Patients’ files were retrospectively reviewed and data were recorded. Characteristics of patients, who were not operated due to any reason and treated with CRT alone or CT following CRT, were assessed. Patients with stage II and III rectal cancer, according to American Joint Committee on Cancer’s (AJCC) Cancer Staging 6th edition 2002 TNM staging system (21) were included in the study. Accordingly, T3-4N0/N+ was considered locally advanced and, T3-4N0 was considered of stage II, as N+ was stage III. Preoperative evaluations were performed by thoracic,

lower, and upper abdominal computerized tomography (CT), lower abdominal (pelvic) Inhibitors,research,lifescience,medical magnetic resonance imaging (MRI), and endorectal ultrasound (US) studies in all patients. Absence of distant metastasis was

confirmed by thoracic, upper, and lower abdominal CT and/or positron emission tomography-computerized tomography (PET-CT). The patients receiving CRT were administered RT in 1.8 Gy/fraction/day dosage for Inhibitors,research,lifescience,medical 25 FG-4592 nmr fractions, a total of 45 Gy and in addition they were given 5-fluorourasil (5-FU) 225 mg/m2/day as continuous infusion.
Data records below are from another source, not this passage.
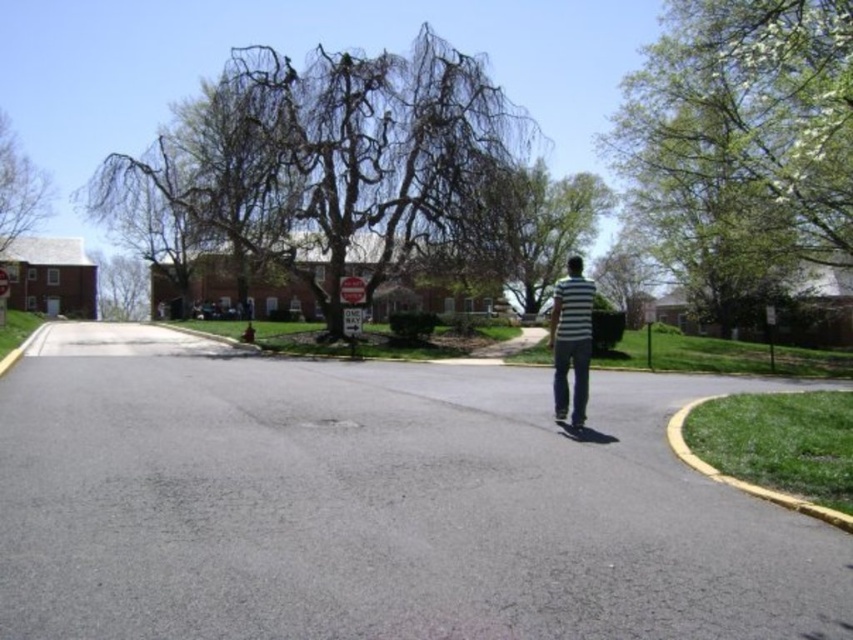 You are a drone operator trying to fly a drone from the dark brown textured tree at upper center to the green leafy tree at upper right. Based on the scene, can the drone fly directly between them without any obstacles?

The dark brown textured tree at upper center is positioned over the green leafy tree at upper right, which means there is no space between them for the drone to fly directly. The drone would need to navigate around the trees instead.

You are a pedestrian standing on the asphalt road and want to walk towards the brick building with white windows. Which direction should you walk relative to the dark brown textured tree at upper center and the green leafy tree at upper right?

You should walk towards the green leafy tree at upper right because the dark brown textured tree at upper center is to the left of it, meaning the brick building with white windows is in that direction.

You are a landscape architect analyzing the suburban scene. You need to determine which tree is taller between the green leafy tree at upper right and the green leafy tree at left. Based on the spatial information provided, which tree is taller?

The green leafy tree at left is taller than the green leafy tree at upper right.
The dosage of oxaliplatin was 50 mg/m2/day in cases who received oxaliptalin in addition to RT and 5-FU Inhibitors,research,lifescience,medical in CRT protocol. Capecitabine was administered with a dosage of 1,000 mg/m2 every day in cases who received capecitabine instead of 5-FU in CRT protocol. Following CRT, capecitabine Inhibitors,research,lifescience,medical was administered as monotherapy with a dosage of 2,500 mg/m2/d for 14 days followed by a 7 day rest. Following CRT, CT was administered in a modified FOLFOX6

regimen was given once in 14 days, including folinic acid 400 mg/m2 + 5-FU 400 mg/m2 bolus + 5-FU 2,400 mg/m2 46 hours of infusion + oxaliplatin 85 mg/m2. Time from diagnosis to progression was defined as progression free survival (PFS) and time from diagnosis to death was defined as overall survival (OS). The statistical analyses of the data were performed by Statistical Package for Social Sciences for Windows (SPSS) Version 15.0 Inhibitors,research,lifescience,medical software; and Kaplan-Meier Method was used for PFS and OS analyses. Results The retrospective not analyses of 263 patients with rectal cancer were performed. 86 patients (32.6%) with stage II and 177 patients (67.4%) with stage III rectal cancer had a median age of 59 [18-85] years. The patient characteristics are presented in Table 1. Table 1 General characteristics of all patients with locally advanced stage rectal cancer Among those, 14 patients (5.3%) were determined who could not undergo surgery due to any reason, but received CRT or CT following CRT. 4 of them were women (28.6%) and 10 were men (71.4%) and the median age was 72 [42-87] years. All of these 14 patients had CRT, and additional CT was received by 2 (14.3%) patients.